Work to be completed: Every entry below should come back unchanged, except that the pictures are dropped.

Dataset:
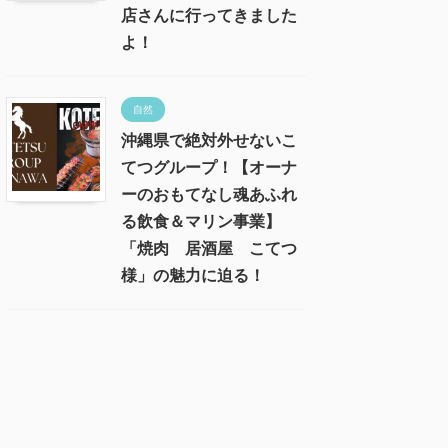
店さんに行ってきました
よ！
自然
沖縄県で絶対外せないこ
てつグループ！【オーナ
ーのおもてなし魂あふれ
る飲食＆マリン事業】
「焼肉 居酒屋 こてつ
様」の魅力に迫る！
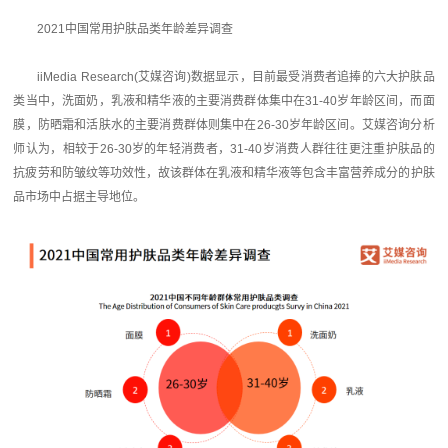
2021中国常用护肤品类年龄差异调查
iiMedia Research(艾媒咨询)数据显示，目前最受消费者追捧的六大护肤品
类当中，洗面奶，乳液和精华液的主要消费群体集中在31-40岁年龄区间，而面
膜，防晒霜和活肤水的主要消费群体则集中在26-30岁年龄区间。艾媒咨询分析
师认为，相较于26-30岁的年轻消费者，31-40岁消费人群往往更注重护肤品的
抗疲劳和防皱纹等功效性，故该群体在乳液和精华液等包含丰富营养成分的护肤
品市场中占据主导地位。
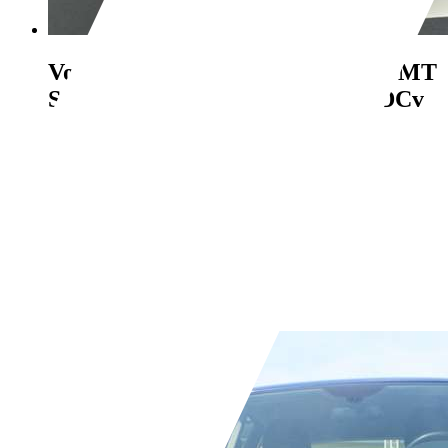
Volkswagen Polo
V Comfortline BMT
Start-Stopp Navi Klimaautom PDCv
€ 8.950,-
88.400 km
01/2017
55 kW (75 PS)
Gebraucht
2 Fahrzeughalter
Schaltgetriebe
Diesel
- (l/100 km)
- (g/km)
Händler,
DE-56170 Bendorf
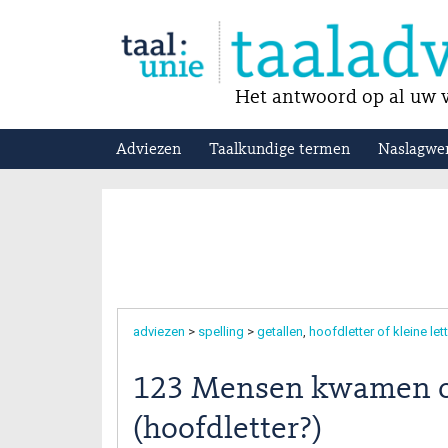
Het antwoord op al uw v
Adviezen
Taalkundige termen
Naslagwe
adviezen
>
spelling
>
getallen
hoofdletter of kleine let
123 Mensen kwamen 
(hoofdletter?)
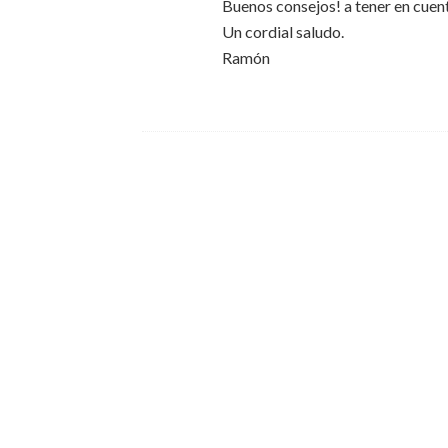
Buenos consejos! a tener en cuen
Un cordial saludo.
Ramón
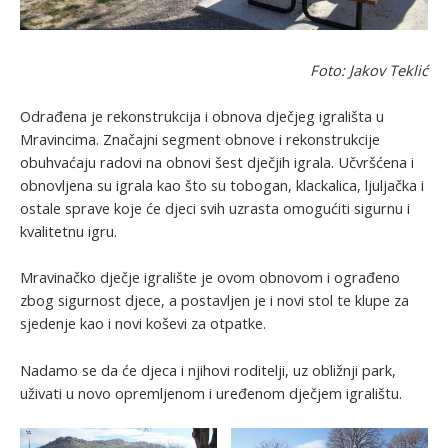
Foto: Jakov Teklić
Odrađena je rekonstrukcija i obnova dječjeg igrališta u
Mravincima. Značajni segment obnove i rekonstrukcije
obuhvaćaju radovi na obnovi šest dječjih igrala. Učvršćena i
obnovljena su igrala kao što su tobogan, klackalica, ljuljačka i
ostale sprave koje će djeci svih uzrasta omogućiti sigurnu i
kvalitetnu igru.
Mravinačko dječje igralište je ovom obnovom i ograđeno
zbog sigurnost djece, a postavljen je i novi stol te klupe za
sjedenje kao i novi koševi za otpatke.
Nadamo se da će djeca i njihovi roditelji, uz obližnji park,
uživati u novo opremljenom i uređenom dječjem igralištu.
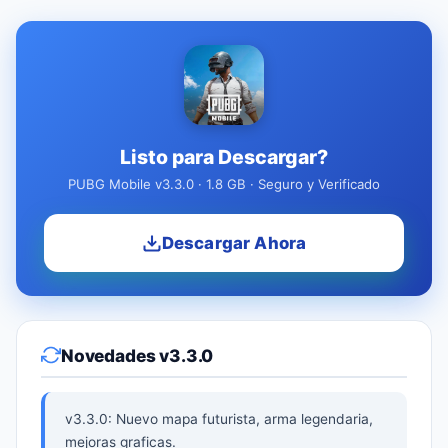
Listo para Descargar?
PUBG Mobile v3.3.0 · 1.8 GB · Seguro y Verificado
Descargar Ahora
Novedades v3.3.0
v3.3.0: Nuevo mapa futurista, arma legendaria,
mejoras graficas.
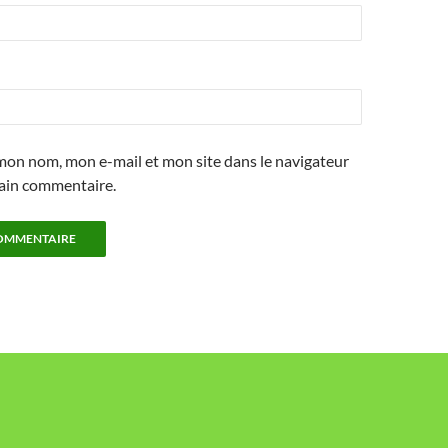
mon nom, mon e-mail et mon site dans le navigateur
ain commentaire.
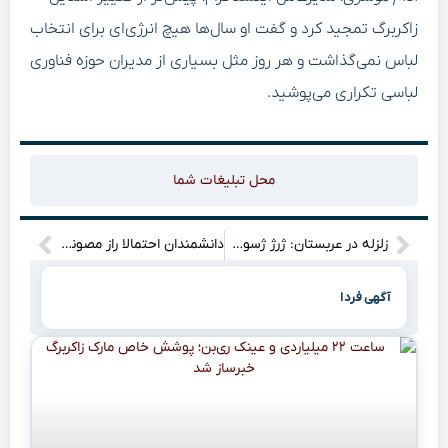
زاکربرگ تمجید کرد و گفت او سال‌ها هیچ انرژی‌ای برای انتخاب
لباس نمی‌گذاشت و هر روز مثل بسیاری از مدیران حوزه فناوری
لباسی تکراری می‌پوشید.
محل تبلیغات شما
زلزله در عربستان: ژرژ ژسوس، سکان النصر را در دست گرفت!
دانشمندان احتمالا راز مصونیت خفاش‌ها دربرابر سرطان را سرانجام کشف کرده‌اند
آگهی فردا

Expected answer:
店さんに行ってきました
よ！
自然
沖縄県で絶対外せないこ
てつグループ！【オーナ
ーのおもてなし魂あふれ
る飲食＆マリン事業】
「焼肉 居酒屋 こてつ
様」の魅力に迫る！
2021中国常用护肤品类年龄差异调查
iiMedia Research(艾媒咨询)数据显示，目前最受消费者追捧的六大护肤品
类当中，洗面奶，乳液和精华液的主要消费群体集中在31-40岁年龄区间，而面
膜，防晒霜和活肤水的主要消费群体则集中在26-30岁年龄区间。艾媒咨询分析
师认为，相较于26-30岁的年轻消费者，31-40岁消费人群往往更注重护肤品的
抗疲劳和防皱纹等功效性，故该群体在乳液和精华液等包含丰富营养成分的护肤
品市场中占据主导地位。
Volkswagen Polo
V Comfortline BMT
Start-Stopp Navi Klimaautom PDCv
€ 8.950,-
88.400 km
01/2017
55 kW (75 PS)
Gebraucht
2 Fahrzeughalter
Schaltgetriebe
Diesel
- (l/100 km)
- (g/km)
Händler,
DE-56170 Bendorf
Het antwoord op al uw v
Adviezen
Taalkundige termen
Naslagwe
adviezen
>
spelling
>
getallen
hoofdletter of kleine let
123 Mensen kwamen 
(hoofdletter?)
Buenos consejos! a tener en cuen
Un cordial saludo.
Ramón
Foto: Jakov Teklić
Odrađena je rekonstrukcija i obnova dječjeg igrališta u
Mravincima. Značajni segment obnove i rekonstrukcije
obuhvaćaju radovi na obnovi šest dječjih igrala. Učvršćena i
obnovljena su igrala kao što su tobogan, klackalica, ljuljačka i
ostale sprave koje će djeci svih uzrasta omogućiti sigurnu i
kvalitetnu igru.
Mravinačko dječje igralište je ovom obnovom i ograđeno
zbog sigurnost djece, a postavljen je i novi stol te klupe za
sjedenje kao i novi koševi za otpatke.
Nadamo se da će djeca i njihovi roditelji, uz obližnji park,
uživati u novo opremljenom i uređenom dječjem igralištu.
Listo para Descargar?
PUBG Mobile v3.3.0 · 1.8 GB · Seguro y Verificado
Descargar Ahora
Novedades v3.3.0
v3.3.0: Nuevo mapa futurista, arma legendaria,
mejoras graficas.
mon nom, mon e-mail et mon site dans le navigateur
ain commentaire.
زاکربرگ تمجید کرد و گفت او سال‌ها هیچ انرژی‌ای برای انتخاب
لباس نمی‌گذاشت و هر روز مثل بسیاری از مدیران حوزه فناوری
لباسی تکراری می‌پوشید.
محل تبلیغات شما
زلزله در عربستان: ژرژ ژسوس، سکان النصر را در دست گرفت!
دانشمندان احتمالا راز مصونیت خفاش‌ها دربرابر سرطان را سرانجام کشف کرده‌اند
آگهی فردا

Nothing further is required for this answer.